Abstract and Keywords

This article describes the state of genocide studies, historicization, and causation, placing genocide into its historical context, and genocide in the world today. ‘Genocide’ is unfortunately ubiquitous, all too often literally in attempts at the destruction of human groups, but also rhetorically in the form of a word that is at once universally known and widely invoked. The comparative scholarship of genocide began with Raphael Lemkin and through the later Cold War period was continued by a small group of dedicated scholars. The discussion also opens the probing of the limits and the utility of the concept of genocide for historical understanding, and placing this crime back in its context that may often include mass non-genocidal violence.

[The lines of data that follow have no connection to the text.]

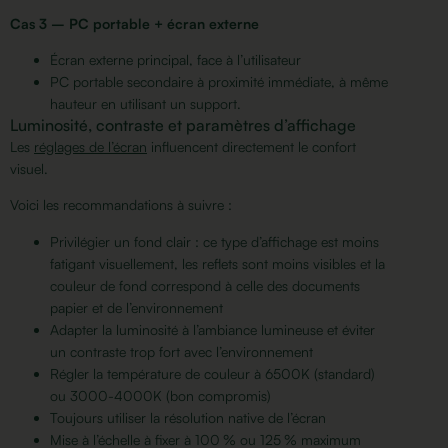
Cas 3 – PC portable + écran externe
Écran externe principal, face à l’utilisateur
PC portable secondaire à proximité immédiate, à même
hauteur en utilisant un support.
Luminosité, contraste et paramètres d’affichage
Les
réglages de l’écran
influencent directement le confort
visuel.
Voici les recommandations à suivre :
Privilégier un fond clair : ce type d’affichage est moins
fatigant visuellement, les reflets sont moins visibles et la
couleur de fond correspond à celle des documents
papier et de l’environnement
Adapter la luminosité à l’ambiance lumineuse et éviter
un contraste trop fort avec l’environnement
Régler la température de couleur à 6500K (standard)
ou 3000-4000K (bon compromis)
Toujours utiliser la résolution native de l’écran
Mise à l’échelle à fixer à 100 % ou 125 % maximum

It also reflects on the debate about the relationship between individual acts of genocide and the wider political economy and norms of the worlds in which they occur.

Keywords: genocide studies, Raphael Lemkin, Cold War, mass violence, political economy

The State of Genocide Studies

An Oxford Handbook of Genocide Studies is easily justified. ‘Genocide’ is unfortunately ubiquitous, all too often literally in the attempted destruction of human groups, but also rhetorically in the form of a word that is at once universally known and widely invoked—perhaps because it is frequently misunderstood. From its introduction to the international public sphere with the United Nations General Assembly resolution on genocide in 1946, the term was seized upon by all sides to name the criminality of their persecution. Indians and Pakistanis made representations to the UN, accusing the other of genocide during the partition while, soon thereafter, Baltic states likewise accused the Soviet Union, and African Americans the United States for lynchings and discrimination. Later, during the Vietnam War, leftist intellectuals assembled an unofficial court to indict the United States for a genocidal campaign. In the late 1960s and early 1970s, secessionist peoples, (p. 2) such as the Ibo of Nige`ria and the East Bengalis of East Pakistan, accused the state of genocide in their ruthless suppressions. Now the Sudanese government stands accused of committing genocide against its citizens in the Darfur region. This new vocabulary of atrocity and destruction, coined by Raphael Lemkin only in 1943, is unlikely to disappear. Now a discipline exists to study it scientifically.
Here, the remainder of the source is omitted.